The 'Window phones' branding marks a shift, as devices using the Windows Mobile operating system were previously marketed as 'Windows Mobile' phones.
The branding is part of a major drive by Microsoft to raise awareness of its smartphone operating system among consumers. "Less than 10 percent of users know Windows has a phone [version]," Windows Mobile marketing chief Kevin Keith said at a London launch event on Tuesday.
The software maker is increasing its marketing budget for Windows phones by around 40 percent, according to Keith. The campaign that begins on Tuesday will take in television advertising for the first time, he added. Microsoft is moving in the direction of being "a fun brand", said Alex Reeve, the head of Microsoft's UK Windows Mobile team.
Windows Mobile 6.5 has full touchscreen capabilities — a change from its predecessors, which had a more limited touch interface. Nevertheless, at least one handset using the OS is launching without a touchscreen, according to Reeve.
Reeve said Microsoft wants to target those who need a mobile device that handles both business and consumer tasks. "We think we can do better than any of our competitors who either play in one space or the other," Reeve said at the launch. "We do both."
The user interface improvements in Windows Mobile 6.5 are somewhat "too little, too late", Gartner analyst Roberta Cozza told ZDNet UK. "Microsoft is trying to give the platform more of a consumer flavour — the user interface has always been a big limitation of Windows Mobile," Cozza said.
While the new user interface is more touch-centric, it still marks "a small improvement" compared with the touch interfaces available on other phones, she said.

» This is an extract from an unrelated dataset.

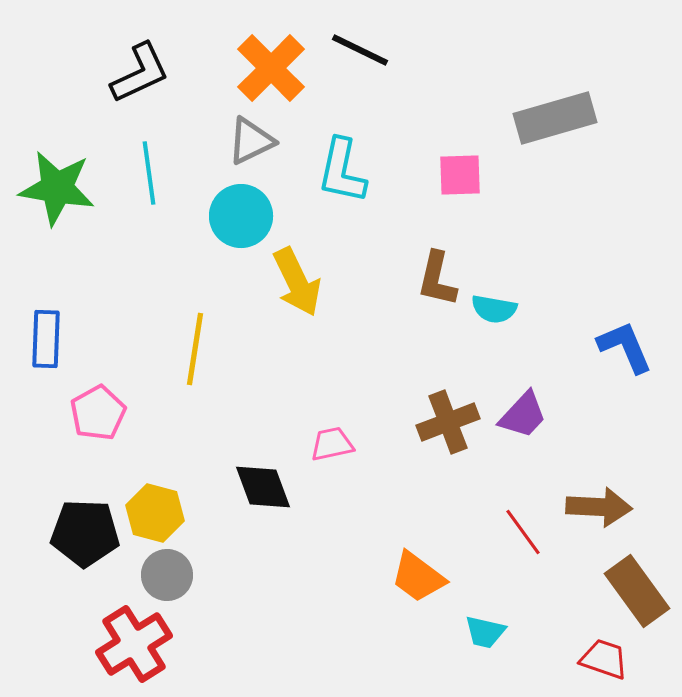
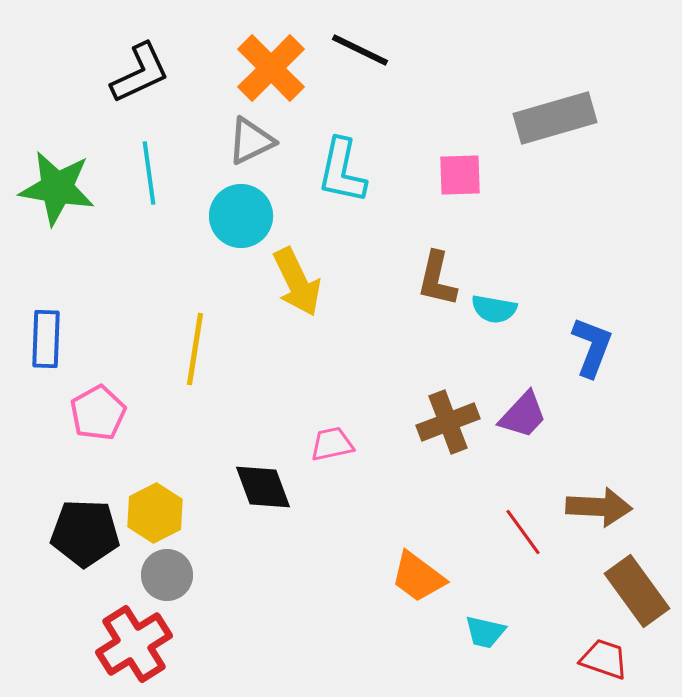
blue L-shape: moved 33 px left; rotated 44 degrees clockwise
yellow hexagon: rotated 18 degrees clockwise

Windows Mobile 6.5 uses a new version of the mobile Internet Explorer. The updated browser can now handle basic Flash content on websites, and makes it easier to pan and zoom than in previous versions. Reeve described the earlier iterations as being "where Microsoft hasn't kept up with the market as well as we should have done".

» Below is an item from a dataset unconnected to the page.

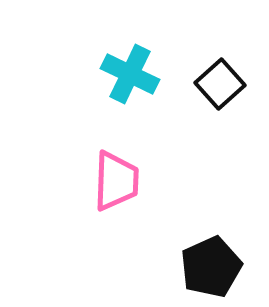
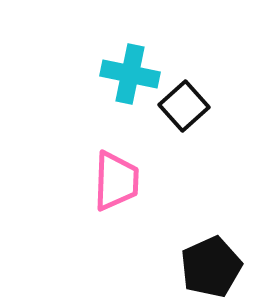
cyan cross: rotated 14 degrees counterclockwise
black square: moved 36 px left, 22 px down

In addition, Windows phones will carry Microsoft's mobile app store, Marketplace for Mobile. The store launches on Tuesday in the UK with around 60 applications, and worldwide with around 250. Rival app stores for Google's Android and Apple's iPhone operating systems have thousands available.
Marketplace for Mobile is starting out with fewer applications than its rivals because "to some extent, developers want to see the thing", Reeve told ZDNet UK, promising that there will be a "massive increase" soon. He noted that a second version of the store will arrive in November, with increased DRM copy protection for applications.
On at least one Windows phone, Samsung's Omnia II, Marketplace for Mobile co-exists with Samsung's own app store. The two stores use separate billing systems.
Cozza said the introduction of Marketplace for Mobile is a good move for Microsoft, as "what makes or breaks a product more and more is the [developer] ecosystem around the device". She noted that the software maker has a good track record for keeping developers happy, but was sceptical it could transfer this success to the consumer application market.
The Gartner analyst also pointed out that consumers expect applications on new phones to perform to the standard they are used to, and that could be a problem for Windows Mobile. "If you think about what a developer can do on the iPhone — with gaming, for example — it's probably less sophisticated for Windows Mobile. The touch experience is still limited."
As Microsoft looks to the consumer market, Cozza said that in the enterprise market, the iPhone is catching up with Windows Mobile, and Android is lined up to do the same in the long term. "Apple introduced their security features because of demand from enterprise users," she said.
Cozza suggested that employees will want to have consumer features on the phones they use for business. "More consumer-oriented devices... will enter into the enterprise because users want them," she said. "This puts pressure on Microsoft and RIM."